Iceland–Mexico relations are the bilateral relations between Iceland and the United Mexican States. Both nations are mutual members of the Organisation for Economic Co-operation and Development, United Nations and the World Trade Organization.

History
Iceland and Mexico established diplomatic relations on 24 March 1964. Initial relations between both nations were limited. In 1985, Icelandic Prime Minister Steingrímur Hermannsson was the first to visit Mexico and met with Mexican President Miguel de la Madrid. Since then, there have been other high level visits by Icelandic politicians to Mexico.

On 1 February 1999, Icelandic Prime Minister Davíð Oddsson paid an official visit to Mexico and met with Mexican President Ernesto Zedillo. During his visit, both leaders discussed a free trade agreement between Mexico and the European Economic Area (which includes Iceland). Both leaders also agreed to work closely together in increasing trade, tourism, cultural and educational events between both nations and the Icelandic Prime Minister announced that Iceland would be investing more in Mexico, especially in the town of Guaymas, Sonora.

On 24 October 2007 Albert Jónsson, the Icelandic Ambassador to Washington, D.C.; presented his diplomatic credentials at the National Palace in Mexico City. After the ceremony, Mexican President Felipe Calderón and Ambassador Jónsson discussed the current state of Icelandic-Mexican relations. Both wished to strengthen bilateral trade and President Calderón wished for both nations to cooperate on energy and fishing rights.

In March 2008, Icelandic President Ólafur Ragnar Grímsson, paid a state visit to Mexico and met with Mexican President Felipe Calderón. Icelandic Minister of Education, Thorgerdur Katrín Gunnarsdóttir, accompanied the president and Iceland's first lady on trip. Also attending were members of the Icelandic Ministry of Foreign Affairs, and the Presidential Office, as well as a trade delegation. President Grímsson addressed the people of Mexico on 11 March 2008, saying:
In this new century, mankind eagerly seeks and requires leadership born of the same qualities, searching for solutions to the most fundamental challenge of our times, the threat of climate change, which is so evident in the melting of the ice sheets and the glaciers and the rising sea levels all over the world. Due to the Gulf Stream, Mexico and Iceland are closely linked in this endeavour. Flowing from Mexico into the North–Atlantic, the Gulf Stream encircles my country and constitutes the core of the conveyor belt of ocean currents which in every continent regulates the climate. Cooperation between our countries is therefore both urgent and is endowed with symbolic value, reminding us how all nations now share a common fate, but also demonstrating to others new ways towards solutions. ...

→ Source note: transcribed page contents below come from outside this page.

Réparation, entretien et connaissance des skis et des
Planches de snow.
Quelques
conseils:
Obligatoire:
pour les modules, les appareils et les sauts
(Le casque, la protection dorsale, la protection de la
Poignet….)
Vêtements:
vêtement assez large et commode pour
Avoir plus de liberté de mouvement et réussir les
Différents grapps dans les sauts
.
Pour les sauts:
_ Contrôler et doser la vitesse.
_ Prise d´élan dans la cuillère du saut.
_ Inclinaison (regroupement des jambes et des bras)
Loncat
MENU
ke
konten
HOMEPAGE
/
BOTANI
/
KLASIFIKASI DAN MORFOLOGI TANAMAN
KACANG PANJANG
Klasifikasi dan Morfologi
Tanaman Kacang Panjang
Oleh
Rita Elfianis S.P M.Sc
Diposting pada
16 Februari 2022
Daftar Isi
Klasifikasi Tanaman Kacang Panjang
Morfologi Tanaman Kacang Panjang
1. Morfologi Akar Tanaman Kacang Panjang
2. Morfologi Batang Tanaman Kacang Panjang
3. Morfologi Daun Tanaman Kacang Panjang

In November 2017, the Annual World Summit, Global Forum of Women and Leaders in Politics was held in Reykjavik, Iceland. A Mexican delegation attended the event led by the Mexican Senator María del Rosario Guzmán Avilés.

High-level visits
High-level visits from Iceland to Mexico
 Prime Minister Steingrímur Hermannsson (1985)
 Prime Minister Davíð Oddsson (1999)
 President Ólafur Ragnar Grímsson (1998, 2004, 2008)

High-level visits from Mexico to Iceland
 Senator María del Rosario Guzmán Avilés (2017)

Bilateral agreements
Both nations have signed some bilateral agreements such as an Agreement on Agriculture; Agreement for the Promotion and Reciprocal Protection of Investments; Agreement to avoid Double Taxation and Prevent Tax Evasion in Income Tax Matters and a Memorandum of Understanding to strengthen and promote bilateral technical cooperation in geothermal development.

Trade 
In 2001, Mexico signed a free trade agreement with the European Free Trade Association, which includes Iceland, Liechtenstein, Norway and Switzerland. In 2018, two-way trade between Iceland and Mexico amounted to US$23 million. Iceland's main exports to Mexico include: machines and equipment; control units or adapters; other fish preparations and preserves; and modular circuits. Mexico's main exports to Iceland include: frost or mist eliminators of the types used in motor vehicles; television sets for closed-circuit television systems; malt beer and animal fats and fish oils, except cod and shark. Between 1999 and 2017 Icelandic companies invested US$6 million in Mexico.

Accredited diplomatic missions 
 Iceland is accredited to Mexico from its embassy in Washington, D.C., United States and maintains an honorary consulate in Campeche City.
 Mexico is accredited to Iceland from its embassy in Copenhagen, Denmark and maintains an honorary consulate in Reykjavík.